The markets are likely to open on a steady note on Monday. The open interest in as many as eight stock futures declined by over 500,000 shares each and 30 odd futures saw an open interest reduction between 100,000 and 500,000 shares each.
The Nifty breached 4500 on Friday. The options open interest (OI) data suggests that the index has a support at 4400, which has a put-call ratio (PCR) of 2.17. Violation of the 4400 level could, however, drag the index to 4330, which is 38 per cent Fibonnaci retracement of the rally from 3790 to 4650. The Nifty’s next support level is 4300, which has a PCR of 2.41.
PCR is the ratio of the trading volumes of put and call options. It is primarily used by traders as a contrarian indicator. Many traders consider a large ratio as a buying opportunity because they believe that the market holds an unjustly bearish outlook and will soon adjust when those with short positions start looking for opportunities to cover.
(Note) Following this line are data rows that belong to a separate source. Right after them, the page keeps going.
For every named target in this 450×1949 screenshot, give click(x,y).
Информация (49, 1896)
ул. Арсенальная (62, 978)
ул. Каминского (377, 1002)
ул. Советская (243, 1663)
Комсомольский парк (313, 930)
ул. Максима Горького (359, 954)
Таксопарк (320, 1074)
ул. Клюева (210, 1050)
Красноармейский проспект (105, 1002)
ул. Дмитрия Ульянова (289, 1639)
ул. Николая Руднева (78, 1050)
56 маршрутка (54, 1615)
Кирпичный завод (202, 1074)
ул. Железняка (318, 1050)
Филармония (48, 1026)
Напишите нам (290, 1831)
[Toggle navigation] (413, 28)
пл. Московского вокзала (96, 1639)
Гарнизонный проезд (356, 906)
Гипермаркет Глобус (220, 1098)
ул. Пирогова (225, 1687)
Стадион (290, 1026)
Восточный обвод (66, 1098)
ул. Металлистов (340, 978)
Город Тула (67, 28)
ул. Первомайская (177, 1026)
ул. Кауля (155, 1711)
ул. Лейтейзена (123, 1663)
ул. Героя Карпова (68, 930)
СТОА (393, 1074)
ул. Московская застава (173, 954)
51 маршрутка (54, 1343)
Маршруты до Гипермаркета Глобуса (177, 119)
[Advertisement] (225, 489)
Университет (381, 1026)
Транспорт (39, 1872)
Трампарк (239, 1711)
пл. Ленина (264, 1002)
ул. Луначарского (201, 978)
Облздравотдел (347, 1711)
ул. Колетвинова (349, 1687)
The foreign institutional investors (FIIs) spoiled the bull party last week by resorting to all-round selling in the cash and derivatives segments. The FIIs were net sellers in the cash segment for three consecutive days, while they went short in stock futures on four days. In Nifty futures, they build up long positions in the first two days and sold in the next two days.
The fresh short build-up in stock futures wiped out early gains in banking and finance, realty, fertilisers and telecom stocks. The August futures of HDIL declined by 13.7 per cent and the OI went up 40 per cent, IDBI was down 12.4 per cent, while the OI rose 18 per cent, whereas Bombay Dyeing was down 11 per cent on a 27 per cent increase in open interest.